3 Explicit Runge-Kutta Method
3.1 A small introduction to explicit Runge-Kutta methods
This section aims to introduce explicit Runge-Kutta methods, [1, Ch. 3], which we use in this paper. We consider solving a generic initial value problem of the form
\[ y'(t) = f(t,y(t)), \quad y(0) = y_0. \]
If we know, for an instant \(t_n\), the value for \(y(t_n)\), we can compute the value of \(y\) at instant \(t_{n+1} = t_n +\Delta t\) by integrating
\[ y(t_{n+1}) = y(t_n) + \int_{t_n}^{t_{n+1}}f(u,y(u))\; du, \]
and with the change of variable \(u = t_n + \Delta t\tau\), we have
\[ y(t_{n+1}) = y(t_n) + \Delta t\int_0^1f(t_n+\Delta t\tau,y(t_n+\Delta t\tau)) \; d\tau. \] The problem is finding a suitable way to compute the integral above. An elementary approach is to use the current value of \(f(t_n,y(t_n))\) and to treat \(f\) as constant, thus defining the sequence
\[ y_{n+1} = y_n + \Delta tf(t_n,y_n), \]
where \(y_{n} \approx y(t_{n})\), \(y_0 = y(0)\). This is the explicit Euler’s method. We now want to exploit quadrature formulas for numerical integration. Let \(c_j \in [0,1], j=1,2,\dots, \nu\), where \(\nu\) is an integer, be the nodes in the quadrature formula, with their associated weight \(b_j, j=1,2,\dots, \nu\). A quadrature formula for the integral is then of the form
\[ \int_0^1 f(t_n+\Delta t \tau,y(t_n+\Delta t\tau))\; d\tau \approx \sum_{j=1}^\nu b_j f(t_n + \Delta t c_j,y(t_n+\Delta t c_j)). \]
This is all well and good, except that we have to know the values \(y(t_n+\Delta c_j)\), which we do not possess. We can however, play pretend and compute an approximation of these values \(\xi_j \approx y(t_n+\Delta t c_j), j=1,\dots, \nu\). The \(\xi_j\) are called stage values. [2]. The main idea to use the \(\xi_i\)’s to compute \(\xi_j\), using a linear combination of the terms \(f(t_n + \Delta t c_j, \xi_i)\). That is
\[ \xi_i = y_n + \Delta t \sum_{j=1}^\nu a_{ij}f(t_n+\Delta t c_j, \xi_j), \]

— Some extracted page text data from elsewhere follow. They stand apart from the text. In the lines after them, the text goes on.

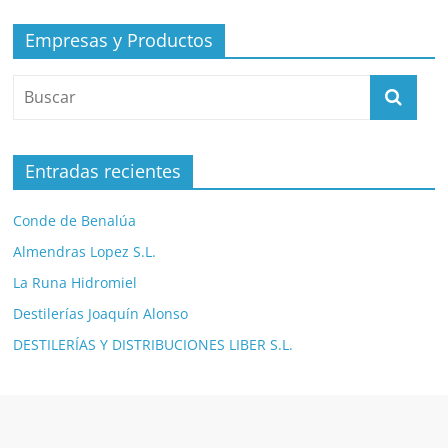
Empresas y Productos
Entradas recientes
Conde de Benalúa
Almendras Lopez S.L.
La Runa Hidromiel
Destilerías Joaquín Alonso
DESTILERÍAS Y DISTRIBUCIONES LIBER S.L.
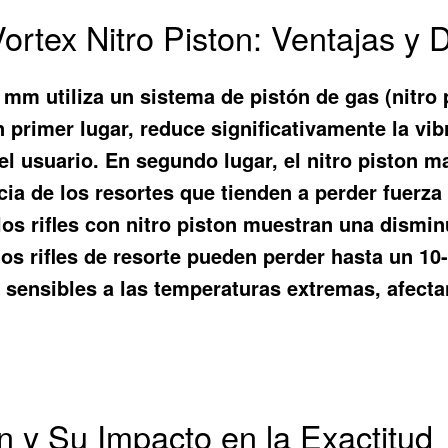
rtex Nitro Piston: Ventajas y 
5 mm utiliza un sistema de pistón de gas (nitro p
 primer lugar, reduce significativamente la vib
del usuario. En segundo lugar, el nitro piston 
ncia de los resortes que tienden a perder fuerz
 los rifles con nitro piston muestran una dismi
os rifles de resorte pueden perder hasta un 1
 sensibles a las temperaturas extremas, afecta
n y Su Impacto en la Exactitud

for \(i = 1,\dots, \nu\), where the \(a_{ij}\) are some well chosen values, which is not in scope of this thesis. To simplify notation, we note \(A\) as the square array containing the \(a_{ij}\) parameters, that is \(A_{ij} = a_{ij}\), \(c = (c_1,\dots,c_\nu)^\intercal\) the vector of nodes, and \(b = (b_1,\dots, b_\nu)^\intercal\) the vector of weights. An RK method is then written in the form of the following array, also called a Butcher tableau:
\[ \renewcommand\arraystretch{1.2} \begin{array} {c|c} c & A\\ \hline & b^\intercal \end{array}. \]

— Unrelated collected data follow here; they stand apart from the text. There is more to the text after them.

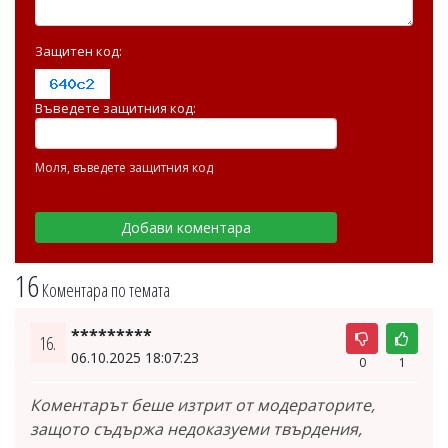
Защитен код:
Въведете защитния код:
Моля, въведете защитния код
16
Коментара по темата
*********
16.
06.10.2025 18:07:23
0
1
Коментарът беше изтрит от модераторите,
защото съдържа недоказуеми твърдения,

We remark that if, for any \(j\geq i\), \(a_{ij} \neq 0\), then we will need to know \(\xi_j\) to compute \(\xi_i\), which involves solving an equation, making the method implicit. We consider here explicit methods, where we can compute \(\xi_{i+1}\) if we know \(\xi_j, j = 1 , \dots , i-1\). Since we know \(f(t_n,y_n)\), we choose \(a_{11} = 0\) and \(c_1 = 0\). An explicit RK method is then of the form
\[ y_{n+1} = y_n + h\sum_{j=1}^\nu b_j f(t_n+\Delta t c_j,\xi_j), \]
where the stage values \(\xi_j\) are computed sequentially as follow
\[\begin{align*} \xi_1 &= y_n,\\ \xi_2 &= y_n + \Delta t a_{2,1}f(t_n,\xi_1),\\ \xi_3 &= y_n + \Delta t a_{3,1}f(t_n,\xi_1) + \Delta t a_{3,2}f(t_n+\Delta t c_2,\xi_2),\\ \vdots\\ \xi_\nu &= y_n + \Delta t \sum_{j=1}^{\nu-1} a_{\nu,j}f(t_n + \Delta t c_j,\xi_j). \end{align*}\]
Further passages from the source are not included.